Corruption and violence, as well as sex, is prevalent throughout this latest take on John Webster’s Jacobean tragedy of a not so everyday Italian family. There are several stabbings, a poisoning plus garrotting and a shoot-out! So pity the poor person who has the job of cleaning up the stage after each performance...

Slotted into the Royal Shakespeare Company’s ‘Roaring Girls’ season – serving and celebrating part of the original purpose of the Swan as a home for the work of Shakespeare’s contemporaries – this third of four plays in the series features women who are not only powerful and fascinating but subjugated.

They’re very important in the context of this complex play and director Maria Aberg, whose vision provides a modern day Italy – complete with vibrant and at times haunting music, also manages to induce strong performances from the key female characters as they plot affairs and murder.

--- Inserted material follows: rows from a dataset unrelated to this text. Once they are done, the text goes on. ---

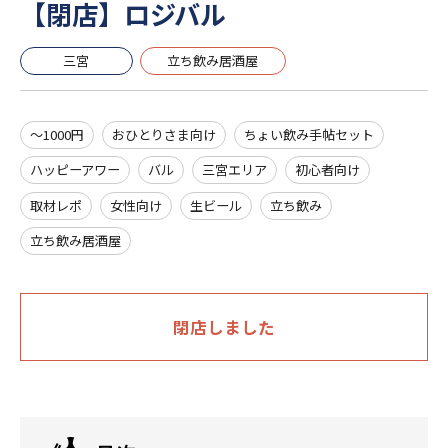
【閉店】ロジバル
三宮
立ち飲み居酒屋
～1000円
おひとりさま向け
ちょい飲み手帖セット
ハッピーアワー
バル
三宮エリア
初心者向け
取材レポ
女性向け
生ビール
立ち飲み
立ち飲み居酒屋
閉店しました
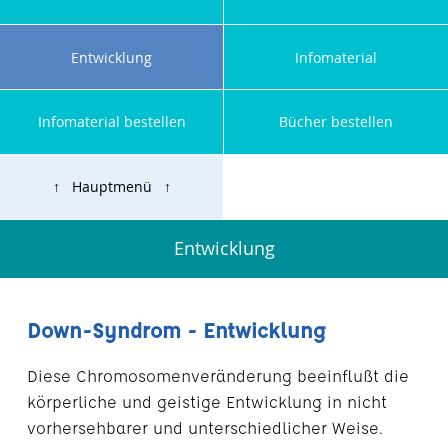
Entwicklung
Infomaterial
Infomaterial bestellen
Bücher bestellen
↑ Hauptmenü ↑
Entwicklung
Down-Syndrom - Entwicklung
Diese Chromosomenveränderung beeinflußt die
körperliche und geistige Entwicklung in nicht
vorhersehbarer und unterschiedlicher Weise.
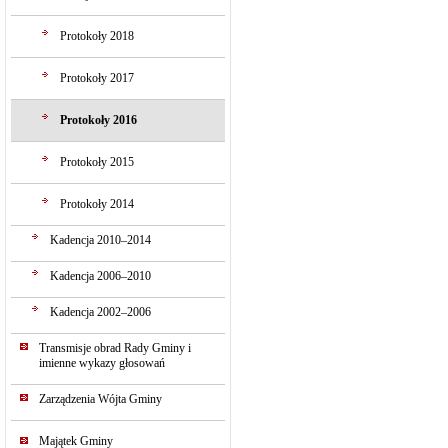
Protokoły 2018
Protokoły 2017
Protokoły 2016
Protokoły 2015
Protokoły 2014
Kadencja 2010–2014
Kadencja 2006–2010
Kadencja 2002–2006
Transmisje obrad Rady Gminy i
imienne wykazy głosowań
Zarządzenia Wójta Gminy
Majątek Gminy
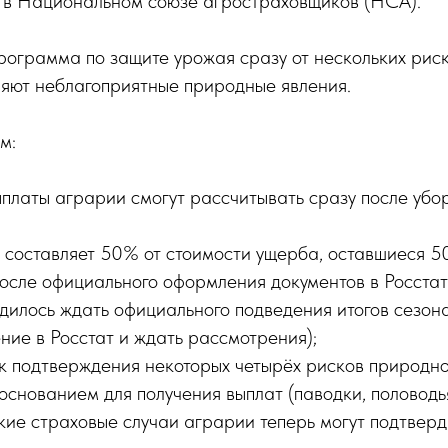
 в Национальном союзе агростраховщиков (НСА).
ограмма по защите урожая сразу от нескольких риск
ляют неблагоприятные природные явления.
м:
ыплаты аграрии смогут рассчитывать сразу после уб
 составляет 50% от стоимости ущерба, оставшиеся 
после официального оформления документов в Росстат
илось ждать официального подведения итогов сезона
ние в Росстат и ждать рассмотрения);
к подтверждения некоторых четырёх рисков природно
основанием для получения выплат (паводки, половодь
кие страховые случаи аграрии теперь могут подтверд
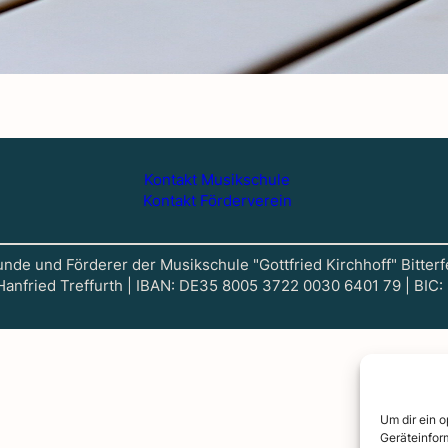
Kontakt Musikschule
Kontakt Förderverein
nde und Förderer der Musikschule "Gottfried Kirchhoff" Bitterf
 Hanfried Treffurth | IBAN: DE35 8005 3722 0030 6401 79 | BI
Um dir ein 
Geräteinfor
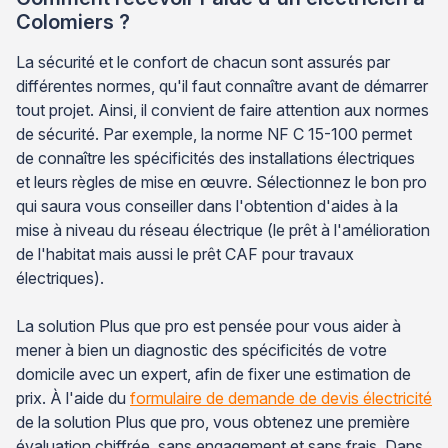
Colomiers ?
La sécurité et le confort de chacun sont assurés par
différentes normes, qu'il faut connaître avant de démarrer
tout projet. Ainsi, il convient de faire attention aux normes
de sécurité. Par exemple, la norme NF C 15-100 permet
de connaître les spécificités des installations électriques
et leurs règles de mise en œuvre. Sélectionnez le bon pro
qui saura vous conseiller dans l'obtention d'aides à la
mise à niveau du réseau électrique (le prêt à l'amélioration
de l'habitat mais aussi le prêt CAF pour travaux
électriques).
La solution Plus que pro est pensée pour vous aider à
mener à bien un diagnostic des spécificités de votre
domicile avec un expert, afin de fixer une estimation de
prix. À l'aide du
formulaire de demande de devis électricité
de la solution Plus que pro, vous obtenez une première
évaluation chiffrée, sans engagement et sans frais. Dans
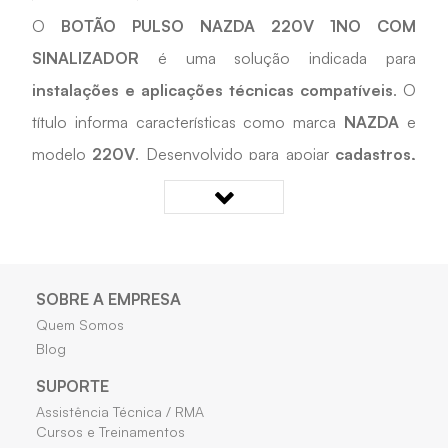
O
BOTÃO PULSO NAZDA 220V 1NO COM
SINALIZADOR
é uma solução indicada para
instalações e aplicações técnicas compatíveis
. O
título informa características como marca
NAZDA
e
modelo
220V
. Desenvolvido para apoiar
cadastros,
reposições, manutenções e projetos técnicos
compatíveis
, é uma opção prática para cadastros,
reposições e projetos técnicos que exigem
compatibilidade com as características informadas.
SOBRE A EMPRESA
Quem Somos
Quais os benefícios do BOTÃO PULSO NAZDA
Blog
220V 1NO COM SINALIZADOR?
SUPORTE
Assistência Técnica / RMA
• Facilita a aplicação em instalações e projetos
Cursos e Treinamentos
compatíveis.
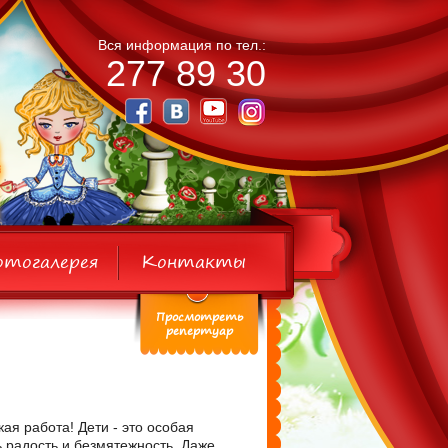
Вся информация по тел.:
277 89 30
отогалерея
Контакты
Просмотреть
репертуар
акая работа! Дети - это особая
 радость и безмятежность. Даже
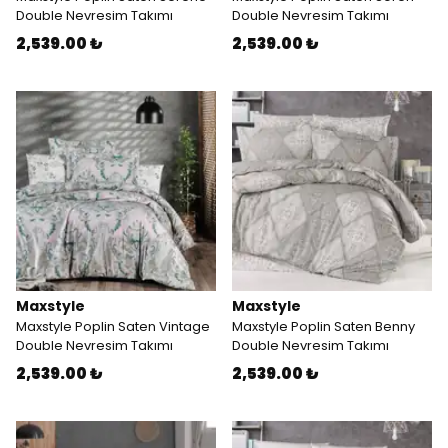
Double Nevresim Takımı
Double Nevresim Takımı
2,539.00 ₺
2,539.00 ₺
Maxstyle
Maxstyle
Maxstyle Poplin Saten Vintage
Maxstyle Poplin Saten Benny
Double Nevresim Takımı
Double Nevresim Takımı
2,539.00 ₺
2,539.00 ₺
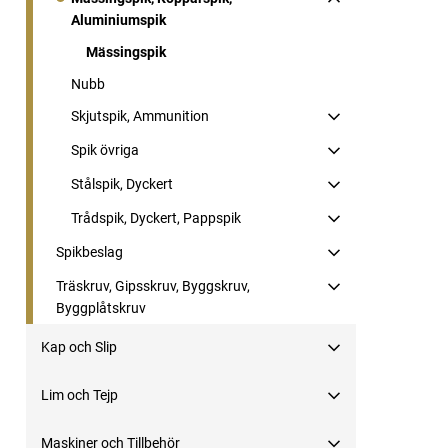
Aluminiumspik
Mässingspik
Nubb
Skjutspik, Ammunition
Spik övriga
Stålspik, Dyckert
Trådspik, Dyckert, Pappspik
Spikbeslag
Träskruv, Gipsskruv, Byggskruv,
Byggplåtskruv
Kap och Slip
Lim och Tejp
Maskiner och Tillbehör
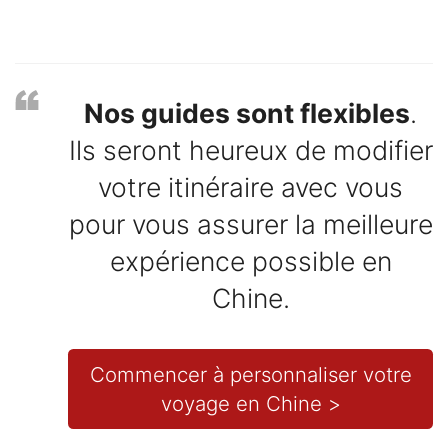
Nos guides sont flexibles
.
Ils seront heureux de modifier
votre itinéraire avec vous
pour vous assurer la meilleure
expérience possible en
Chine.
Commencer à personnaliser votre
voyage en Chine >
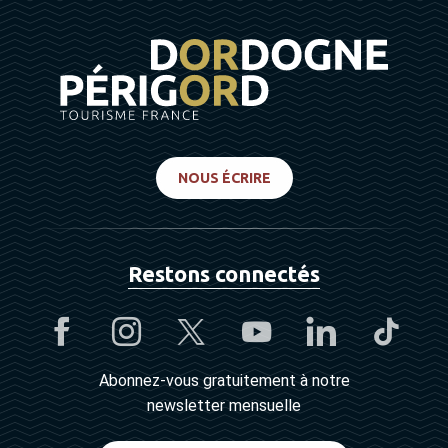
NOUS ÉCRIRE
Restons connectés
Abonnez-vous gratuitement à notre
newsletter mensuelle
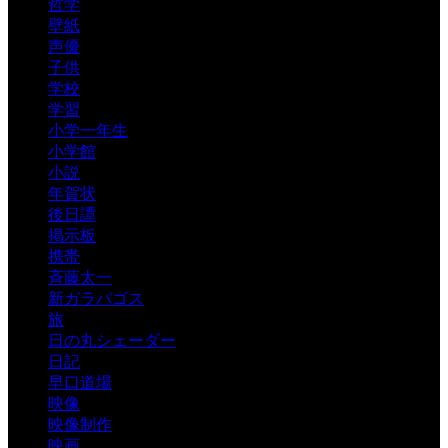
哲学
壁紙
声優
子供
学校
学習
小学一年生
小学館
小説
年賀状
後日譚
掲示板
携帯
斉藤太一
新ガラパゴス
旅
日の丸シェーダー
日記
早口道場
映像
映像制作
映画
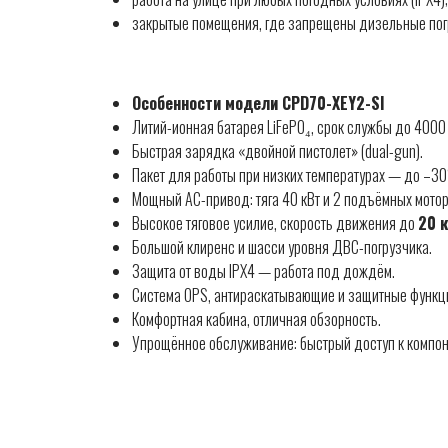
закрытые помещения, где запрещены дизельные пог
Особенности модели CPD70-XEY2-SI
Литий-ионная батарея LiFePO₄, срок службы до 4000
Быстрая зарядка «двойной пистолет» (dual-gun).
Пакет для работы при низких температурах — до –30
Мощный AC-привод: тяга 40 кВт и 2 подъёмных мотора
Высокое тяговое усилие, скорость движения до
20 
Большой клиренс и шасси уровня ДВС-погрузчика.
Защита от воды IPX4 — работа под дождём.
Система OPS, антираскатывающие и защитные функц
Комфортная кабина, отличная обзорность.
Упрощённое обслуживание: быстрый доступ к компон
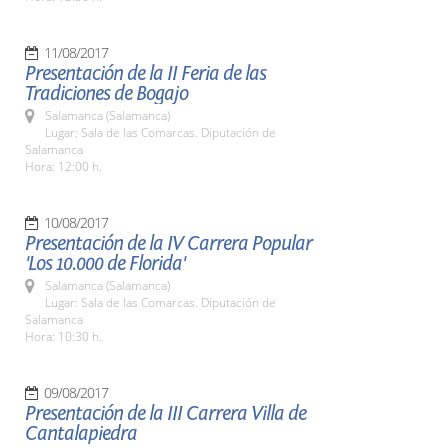
11/08/2017
Presentación de la II Feria de las
Tradiciones de Bogajo
Salamanca (Salamanca)
Lugar: Sala de las Comarcas. Diputación de
Salamanca
Hora: 12:00 h.
10/08/2017
Presentación de la IV Carrera Popular
'Los 10.000 de Florida'
Salamanca (Salamanca)
Lugar: Sala de las Comarcas. Diputación de
Salamanca
Hora: 10:30 h.
09/08/2017
Presentación de la III Carrera Villa de
Cantalapiedra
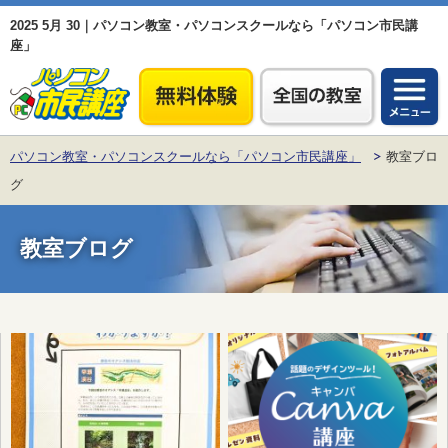
2025 5月 30｜パソコン教室・パソコンスクールなら「パソコン市民講
座」
パソコン教室・パソコンスクールなら「パソコン市民講座」
教室ブロ
グ
教室ブログ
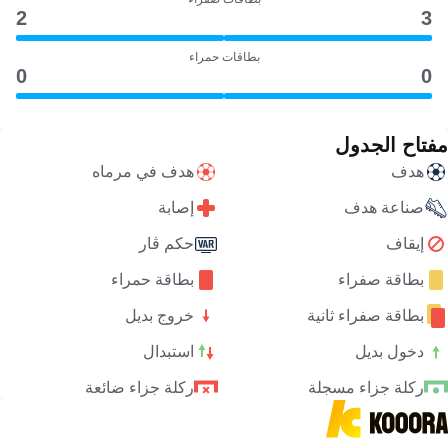
2
3
بطاقات حمراء
0
0
مفتاح الجدول
هدف
هدف في مرماه
صناعة هدف
إصابة
إيقاف
حكم ڤار
بطاقة صفراء
بطاقة حمراء
بطاقة صفراء ثانية
خروج بديل
دخول بديل
استبدال
ركلة جزاء مسجلة
ركلة جزاء ضائعة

Kirsty Bushell ensures a fiery and purposeful but ultimately tragic Vittoria earns a shred of sympathy as she battles to shed a woman’s traditional role of the times, while there’s a considerably eye-catching cross-dressed Laura Elphinstone, whose performance as Flaminio, usually a male role, was as sleek as her short slick-backed hair. Not only men, it would appear, can scheme their way to power with sex the bargaining tool.

They get excellent backing from a strong cast in which Colin Anthony Brown impressed as the Cardinal of Aragon, along with Simon Scardifield’s Franciso, the Duke of Florence, Jay Simpson’s waspish lawyer and in particular David Sturzaker’s Duke Bracciano and his prolonged poisoning.

Props are at a bare minimum on a set about as bleak as the events that unfold in and in front of what could have been a store window in a shopping mall where the mannequins come to life. Not quite ‘The Cube’ but an oblong housing wild parties and dramatic events.

Full of robust dialogue that is fairly fruity at times, and with plenty of onstage energy and excellent choreography, the end product nevertheless provides a stark reminder there is an amoral world out there and that equal opportunity still has a long way to travel.

• Performance time is 2hrs 25mins plus a20 minute interval.